## Directions for this task:
Examine the data line by line and report how many lines include the word "elements", with no additional output.

::::

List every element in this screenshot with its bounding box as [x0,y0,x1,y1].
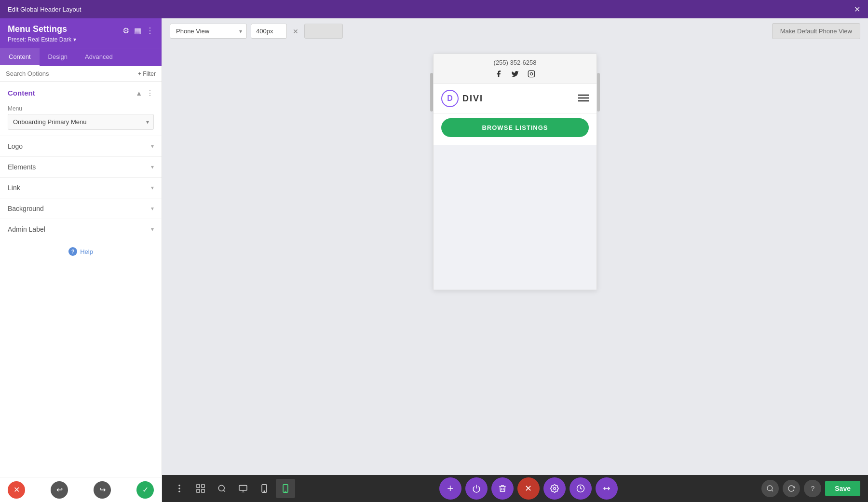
undo-button[interactable]: ↩ [51,481,68,499]
redo-button[interactable]: ↪ [94,481,111,499]
elements-section[interactable]: Elements ▾ [0,156,162,177]
phone-body [434,145,597,290]
tab-content[interactable]: Content [0,48,40,66]
px-input[interactable] [251,24,287,39]
panel-bottom: ✕ ↩ ↪ ✓ [0,477,162,502]
background-section[interactable]: Background ▾ [0,198,162,219]
section-menu-icon[interactable]: ⋮ [146,88,154,98]
tabs-bar: Content Design Advanced [0,48,162,66]
svg-line-26 [772,490,773,491]
search-right-button[interactable] [761,480,779,497]
twitter-icon[interactable] [510,69,520,79]
view-select-wrapper: Phone View Tablet View Desktop View [170,24,247,39]
search-input[interactable] [6,70,134,77]
section-content-header: Content ▲ ⋮ [0,82,162,102]
tab-design[interactable]: Design [40,48,76,66]
save-button[interactable]: Save [825,481,860,496]
svg-rect-10 [197,489,200,492]
tablet-view-button[interactable] [255,479,274,498]
tab-advanced[interactable]: Advanced [76,48,122,66]
bottom-toolbar-right: ? Save [761,480,860,497]
svg-point-18 [264,491,265,492]
section-collapse-icon[interactable]: ▲ [136,89,142,97]
background-label: Background [8,205,44,212]
browse-btn-row: BROWSE LISTINGS [434,113,597,145]
svg-point-7 [178,490,180,492]
more-icon[interactable]: ⋮ [146,26,154,35]
bottom-toolbar: + ✕ [162,475,868,502]
clear-px-button[interactable]: ✕ [291,26,300,37]
filter-button[interactable]: + Filter [138,70,156,77]
help-label: Help [80,248,93,255]
divi-logo: D DIVI [441,90,483,107]
preview-area: Phone View Tablet View Desktop View ✕ Ma… [162,18,868,502]
menu-select-wrapper: Onboarding Primary Menu [8,114,154,130]
help-icon: ? [68,247,77,256]
logo-label: Logo [8,142,23,150]
panel-title: Menu Settings [8,24,76,34]
preview-content: (255) 352-6258 [162,44,868,475]
columns-icon[interactable]: ▦ [134,26,141,35]
history-button[interactable] [570,477,592,500]
panel-header: Menu Settings Preset: Real Estate Dark ▾… [0,18,162,48]
phone-view-button[interactable] [276,479,295,498]
svg-line-13 [223,490,225,491]
svg-point-6 [178,488,180,489]
logo-section[interactable]: Logo ▾ [0,136,162,156]
admin-label-section[interactable]: Admin Label ▾ [0,219,162,239]
browse-listings-button[interactable]: BROWSE LISTINGS [441,118,589,137]
settings-icon[interactable]: ⚙ [122,26,129,35]
admin-label-label: Admin Label [8,225,45,233]
cancel-button[interactable]: ✕ [8,481,25,499]
search-view-button[interactable] [212,479,231,498]
admin-label-arrow-icon: ▾ [151,226,154,233]
add-button[interactable]: + [439,477,461,500]
resize-handle-right[interactable] [597,73,600,112]
grid-view-button[interactable] [191,479,210,498]
resize-button[interactable] [596,477,618,500]
svg-point-5 [178,485,180,487]
hamburger-icon[interactable] [578,93,589,104]
instagram-icon[interactable] [527,69,536,79]
panel-preset[interactable]: Preset: Real Estate Dark ▾ [8,36,76,43]
px-extra-input[interactable] [304,24,343,39]
confirm-button[interactable]: ✓ [136,481,154,499]
top-bar: Edit Global Header Layout ✕ [0,0,868,18]
left-panel: Menu Settings Preset: Real Estate Dark ▾… [0,18,162,502]
bottom-toolbar-left [170,479,295,498]
phone-topbar: (255) 352-6258 [434,54,597,84]
settings-button[interactable] [543,477,566,500]
close-button[interactable]: ✕ [517,477,540,500]
menu-field: Menu Onboarding Primary Menu [0,102,162,136]
close-icon[interactable]: ✕ [854,5,860,14]
svg-rect-8 [197,485,200,488]
phone-social [441,69,589,79]
panel-header-actions: ⚙ ▦ ⋮ [122,26,154,35]
section-title: Content [8,89,35,97]
refresh-button[interactable] [783,480,800,497]
view-select[interactable]: Phone View Tablet View Desktop View [170,24,247,39]
background-arrow-icon: ▾ [151,205,154,212]
svg-point-25 [767,486,773,491]
main-layout: Menu Settings Preset: Real Estate Dark ▾… [0,18,868,502]
divi-logo-circle: D [441,90,459,107]
logo-arrow-icon: ▾ [151,143,154,150]
confirm-icon: ✓ [142,485,149,494]
svg-rect-9 [202,485,204,488]
help-right-button[interactable]: ? [804,480,821,497]
facebook-icon[interactable] [494,69,503,79]
menu-select[interactable]: Onboarding Primary Menu [8,114,154,130]
more-options-button[interactable] [170,479,189,498]
svg-point-22 [553,488,556,490]
desktop-view-button[interactable] [233,479,253,498]
delete-button[interactable] [491,477,514,500]
power-button[interactable] [465,477,488,500]
section-controls: ▲ ⋮ [136,88,154,98]
make-default-button[interactable]: Make Default Phone View [772,23,860,39]
help-section[interactable]: ? Help [0,239,162,264]
link-section[interactable]: Link ▾ [0,177,162,198]
window-title: Edit Global Header Layout [8,6,81,13]
cancel-icon: ✕ [14,485,20,494]
link-label: Link [8,184,20,192]
phone-preview: (255) 352-6258 [433,54,597,290]
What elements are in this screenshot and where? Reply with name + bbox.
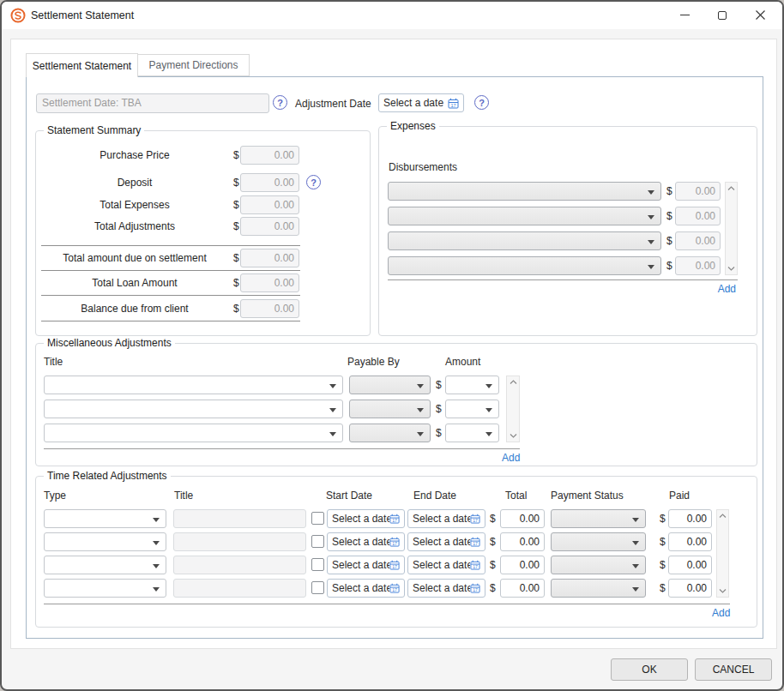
- time-add-link[interactable]: Add: [712, 607, 730, 619]
- time-total-input[interactable]: 0.00: [500, 579, 545, 598]
- balance-due-from-client-input[interactable]: 0.00: [240, 299, 299, 318]
- adjustment-date-help-icon[interactable]: ?: [474, 95, 489, 110]
- time-type-dropdown[interactable]: [44, 556, 166, 574]
- time-paid-input[interactable]: 0.00: [668, 509, 712, 528]
- tab-payment-directions[interactable]: Payment Directions: [137, 54, 250, 76]
- purchase-price-input[interactable]: 0.00: [240, 146, 299, 165]
- disbursement-type-dropdown[interactable]: [388, 256, 661, 275]
- time-end-date-picker[interactable]: Select a date 17: [407, 532, 485, 551]
- time-payment-status-dropdown[interactable]: [551, 509, 646, 528]
- time-start-date-picker[interactable]: Select a date 17: [327, 532, 405, 551]
- end-date-placeholder: Select a date: [413, 582, 470, 594]
- currency-symbol: $: [436, 400, 442, 418]
- deposit-input[interactable]: 0.00: [240, 173, 299, 192]
- misc-amount-dropdown[interactable]: [445, 424, 499, 442]
- time-start-date-header: Start Date: [326, 490, 372, 502]
- adjustment-date-placeholder: Select a date: [383, 97, 448, 109]
- time-total-input[interactable]: 0.00: [500, 556, 545, 574]
- time-end-date-picker[interactable]: Select a date 17: [407, 579, 485, 598]
- misc-payable-by-dropdown[interactable]: [349, 400, 431, 418]
- misc-title-dropdown[interactable]: [44, 400, 343, 418]
- time-row-checkbox[interactable]: [311, 558, 324, 571]
- disbursement-amount-input[interactable]: 0.00: [675, 231, 721, 250]
- time-start-date-picker[interactable]: Select a date 17: [327, 579, 405, 598]
- time-title-field[interactable]: [173, 509, 306, 528]
- currency-symbol: $: [233, 173, 239, 192]
- time-payment-status-dropdown[interactable]: [551, 532, 646, 551]
- total-due-on-settlement-input[interactable]: 0.00: [240, 249, 299, 267]
- time-paid-input[interactable]: 0.00: [668, 532, 712, 551]
- time-payment-status-dropdown[interactable]: [551, 556, 646, 574]
- chevron-down-icon: [510, 433, 517, 438]
- time-title-field[interactable]: [173, 532, 306, 551]
- time-type-dropdown[interactable]: [44, 579, 166, 598]
- chevron-down-icon: [485, 384, 492, 388]
- misc-amount-dropdown[interactable]: [445, 376, 499, 394]
- calendar-icon: 17: [470, 514, 480, 524]
- disbursement-type-dropdown[interactable]: [388, 207, 661, 225]
- cancel-button[interactable]: CANCEL: [695, 658, 772, 681]
- adjustment-date-picker[interactable]: Select a date 17: [378, 93, 464, 112]
- ok-button[interactable]: OK: [611, 658, 688, 681]
- time-paid-input[interactable]: 0.00: [668, 579, 712, 598]
- disbursement-amount-input[interactable]: 0.00: [675, 182, 721, 201]
- statement-summary-group: Statement Summary Purchase Price $ 0.00 …: [35, 130, 371, 336]
- time-total-input[interactable]: 0.00: [500, 532, 545, 551]
- minimize-button[interactable]: [666, 2, 703, 28]
- misc-scrollbar[interactable]: [506, 376, 520, 442]
- expenses-scrollbar[interactable]: [725, 182, 738, 275]
- expenses-add-link[interactable]: Add: [718, 283, 736, 295]
- chevron-down-icon: [648, 215, 654, 219]
- time-payment-status-dropdown[interactable]: [551, 579, 646, 598]
- tab-payment-directions-label: Payment Directions: [148, 59, 238, 71]
- time-row-checkbox[interactable]: [311, 535, 324, 548]
- time-type-dropdown[interactable]: [44, 509, 166, 528]
- time-title-field[interactable]: [173, 556, 306, 574]
- time-divider: [44, 604, 730, 604]
- total-expenses-input[interactable]: 0.00: [240, 195, 299, 214]
- misc-payable-by-dropdown[interactable]: [349, 376, 431, 394]
- summary-divider: [41, 270, 300, 271]
- time-start-date-picker[interactable]: Select a date 17: [327, 556, 405, 574]
- time-title-field[interactable]: [173, 579, 306, 598]
- maximize-button[interactable]: [703, 2, 741, 28]
- time-scrollbar[interactable]: [716, 509, 729, 598]
- currency-symbol: $: [233, 299, 239, 318]
- close-button[interactable]: [741, 2, 779, 28]
- disbursement-type-dropdown[interactable]: [388, 182, 661, 201]
- time-total-input[interactable]: 0.00: [500, 509, 545, 528]
- disbursement-type-dropdown[interactable]: [388, 231, 661, 250]
- calendar-icon: 17: [470, 583, 480, 593]
- calendar-icon: 17: [389, 560, 400, 570]
- misc-payable-by-dropdown[interactable]: [349, 424, 431, 442]
- time-type-dropdown[interactable]: [44, 532, 166, 551]
- total-adjustments-label: Total Adjustments: [41, 217, 228, 236]
- time-row-checkbox[interactable]: [311, 512, 324, 525]
- chevron-up-icon: [510, 380, 517, 385]
- disbursement-amount-input[interactable]: 0.00: [675, 256, 721, 275]
- time-row-checkbox[interactable]: [311, 581, 324, 594]
- deposit-help-icon[interactable]: ?: [306, 175, 321, 189]
- total-adjustments-input[interactable]: 0.00: [240, 217, 299, 236]
- settlement-date-field[interactable]: Settlement Date: TBA: [36, 93, 269, 113]
- misc-amount-dropdown[interactable]: [445, 400, 499, 418]
- disbursement-amount-input[interactable]: 0.00: [675, 207, 721, 225]
- total-loan-amount-input[interactable]: 0.00: [240, 273, 299, 292]
- settlement-date-help-icon[interactable]: ?: [273, 95, 287, 110]
- time-end-date-picker[interactable]: Select a date 17: [407, 509, 485, 528]
- misc-title-dropdown[interactable]: [44, 424, 343, 442]
- time-end-date-picker[interactable]: Select a date 17: [407, 556, 485, 574]
- currency-symbol: $: [233, 146, 239, 165]
- calendar-icon: 17: [389, 514, 400, 524]
- expenses-legend: Expenses: [387, 120, 439, 132]
- calendar-icon: 17: [389, 583, 400, 593]
- time-start-date-picker[interactable]: Select a date 17: [327, 509, 405, 528]
- misc-title-dropdown[interactable]: [44, 376, 343, 394]
- dialog-content-panel: Settlement Statement Payment Directions …: [10, 39, 777, 649]
- chevron-down-icon: [632, 541, 639, 545]
- misc-divider: [44, 448, 520, 449]
- misc-add-link[interactable]: Add: [502, 452, 520, 464]
- tab-settlement-statement[interactable]: Settlement Statement: [26, 53, 138, 77]
- settlement-statement-tab-page: Settlement Date: TBA ? Adjustment Date S…: [26, 76, 763, 639]
- time-paid-input[interactable]: 0.00: [668, 556, 712, 574]
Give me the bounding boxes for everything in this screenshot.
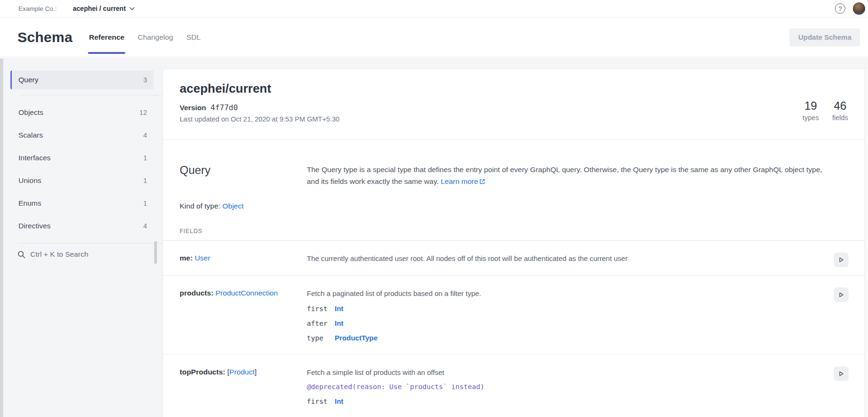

::::

## Response box:
2